Martin Wolf describes the dilemma thus:
If dismantling the euro is out of the question, true federal finance is unavailable and mutual solidarity will remain limited, what is left? The answer is faster adjustment, to bring economies back to health. Indeed, that would be essential even if stronger solidarity were available. The euro zone must not turn the weaker economies of today into depressed regions, permanently supported by transfers, a policy that has blighted the south of Italy.
So how is faster adjustment to be achieved? The answer is through a buoyant euro zone economy and higher wage growth and inflation in core economies than in the enfeebled periphery. Moreover, the required growth strategy is definitely not just a matter of policies for supply.
According to forecasts from the International Monetary Fund, euro zone nominal gross domestic product will rise by a mere 20 per cent between 2008 and 2017. In the latter year, it will be 16 per cent lower than if it had continued to grow at the rate of 4 per cent achieved between 1999 and 2008 (consistent with 2 per cent real growth and 2 per cent inflation).
For the economies under stress, such feeble growth is a disaster: it means that the euro zone as a whole tends to reinforce, rather than offset, their credit contractions and fiscal stringency. They can blame the universal adoption of fiscal stringency and the policies of the European Central Bank, which let the money supply stagnate.
Something may give, and it is potentially disastrous if it is the euro. The possibility of higher nominal growth targets needs to be part of the debate.

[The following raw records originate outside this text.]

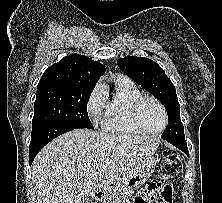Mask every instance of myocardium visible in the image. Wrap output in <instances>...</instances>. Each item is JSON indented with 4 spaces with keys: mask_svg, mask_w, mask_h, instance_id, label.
I'll return each instance as SVG.
<instances>
[{
    "mask_svg": "<svg viewBox=\"0 0 222 203\" xmlns=\"http://www.w3.org/2000/svg\"><path fill=\"white\" fill-rule=\"evenodd\" d=\"M147 100H150V101H153L154 103H156L157 106L161 109V111L163 113L164 123H163V126L159 130L152 131V130L147 129L143 125V123L140 119V108L143 105V103ZM130 113H131L132 121L143 133H147L150 135H158V134L162 133L168 125V113H167L165 106L157 98L150 96V95H141L140 97L135 99L131 105Z\"/></svg>",
    "mask_w": 222,
    "mask_h": 203,
    "instance_id": "myocardium-1",
    "label": "myocardium"
}]
</instances>
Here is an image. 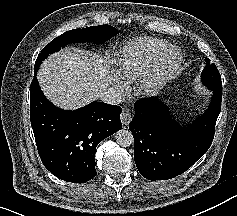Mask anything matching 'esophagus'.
Here are the masks:
<instances>
[{"instance_id": "1", "label": "esophagus", "mask_w": 237, "mask_h": 216, "mask_svg": "<svg viewBox=\"0 0 237 216\" xmlns=\"http://www.w3.org/2000/svg\"><path fill=\"white\" fill-rule=\"evenodd\" d=\"M120 119L122 122L123 126L128 125V123L131 121L132 119V114L130 112V110L128 108H124L121 115H120Z\"/></svg>"}]
</instances>
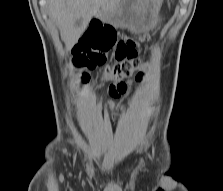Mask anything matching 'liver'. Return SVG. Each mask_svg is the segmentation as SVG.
Returning a JSON list of instances; mask_svg holds the SVG:
<instances>
[{
  "mask_svg": "<svg viewBox=\"0 0 223 191\" xmlns=\"http://www.w3.org/2000/svg\"><path fill=\"white\" fill-rule=\"evenodd\" d=\"M123 0H48L49 16L53 18L66 46H72L100 8L116 9ZM82 20L80 28L75 27Z\"/></svg>",
  "mask_w": 223,
  "mask_h": 191,
  "instance_id": "liver-1",
  "label": "liver"
}]
</instances>
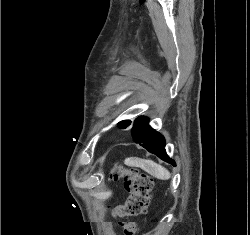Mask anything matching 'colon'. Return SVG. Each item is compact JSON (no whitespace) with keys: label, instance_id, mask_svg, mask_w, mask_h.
I'll use <instances>...</instances> for the list:
<instances>
[{"label":"colon","instance_id":"1","mask_svg":"<svg viewBox=\"0 0 250 235\" xmlns=\"http://www.w3.org/2000/svg\"><path fill=\"white\" fill-rule=\"evenodd\" d=\"M110 179L124 181L128 193L126 202L116 207L115 214L119 217H133L145 212L150 201V192L153 187L152 179L137 168L115 165L110 173ZM124 235H136L137 224L130 220L120 222Z\"/></svg>","mask_w":250,"mask_h":235}]
</instances>
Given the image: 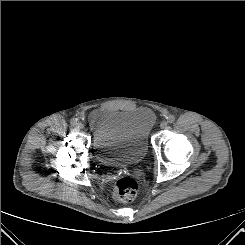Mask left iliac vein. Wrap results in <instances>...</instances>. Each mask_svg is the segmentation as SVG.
<instances>
[{
    "label": "left iliac vein",
    "instance_id": "4c4485c4",
    "mask_svg": "<svg viewBox=\"0 0 245 245\" xmlns=\"http://www.w3.org/2000/svg\"><path fill=\"white\" fill-rule=\"evenodd\" d=\"M168 123L167 121L163 120L161 123H160V128L161 129H165L167 127Z\"/></svg>",
    "mask_w": 245,
    "mask_h": 245
}]
</instances>
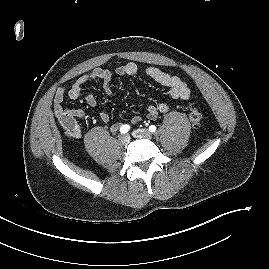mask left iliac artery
Wrapping results in <instances>:
<instances>
[{
	"label": "left iliac artery",
	"mask_w": 269,
	"mask_h": 269,
	"mask_svg": "<svg viewBox=\"0 0 269 269\" xmlns=\"http://www.w3.org/2000/svg\"><path fill=\"white\" fill-rule=\"evenodd\" d=\"M149 131H150V132H155V131H156V126H155V125H151V126L149 127Z\"/></svg>",
	"instance_id": "1"
}]
</instances>
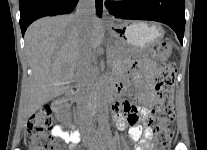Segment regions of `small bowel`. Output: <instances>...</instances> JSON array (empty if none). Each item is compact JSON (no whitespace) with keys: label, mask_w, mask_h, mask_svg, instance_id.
<instances>
[{"label":"small bowel","mask_w":207,"mask_h":150,"mask_svg":"<svg viewBox=\"0 0 207 150\" xmlns=\"http://www.w3.org/2000/svg\"><path fill=\"white\" fill-rule=\"evenodd\" d=\"M133 68V78L139 88L137 100L142 106H134L127 101H116L112 106L113 119L120 129L128 128V134L132 141L140 142L135 150H152V144L148 140L152 136L149 128H143V122L149 119V109L157 102V96L153 88V74L156 70L154 62L143 60L138 63L124 62L120 66V71ZM123 90L122 84L115 85V92ZM52 135L62 140L69 146V150H74L81 140V134L74 130L64 129L56 126L52 130ZM142 136L145 139H141ZM116 145H122V140H116ZM129 149L128 145L124 146Z\"/></svg>","instance_id":"obj_1"}]
</instances>
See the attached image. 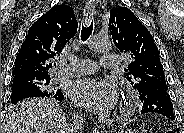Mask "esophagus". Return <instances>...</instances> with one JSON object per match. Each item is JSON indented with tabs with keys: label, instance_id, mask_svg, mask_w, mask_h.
Listing matches in <instances>:
<instances>
[{
	"label": "esophagus",
	"instance_id": "esophagus-1",
	"mask_svg": "<svg viewBox=\"0 0 184 133\" xmlns=\"http://www.w3.org/2000/svg\"><path fill=\"white\" fill-rule=\"evenodd\" d=\"M96 11H95V6L93 3L91 2H87L85 7H84V20L86 23H89L92 18L94 17ZM95 131H99L98 129H95Z\"/></svg>",
	"mask_w": 184,
	"mask_h": 133
}]
</instances>
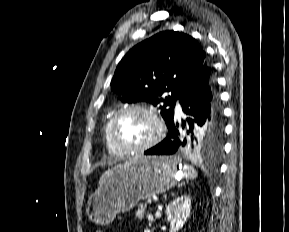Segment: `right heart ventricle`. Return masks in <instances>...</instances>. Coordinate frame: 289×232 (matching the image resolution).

On strengthening the mutual insurance mechanisms, the discussion in our Treaty referendum debate of the legal mechanisms to stop the ESM going forward borders on the surreal. The purpose of the fiscal compact is to provide an added degree of assurance that euro zone members will pursue reasonably disciplined policies. The idea is to give other members sufficient confidence (and a degree of political cover) to allow the mutual insurance mechanisms – probably eventually including some form of euro bonds – to develop.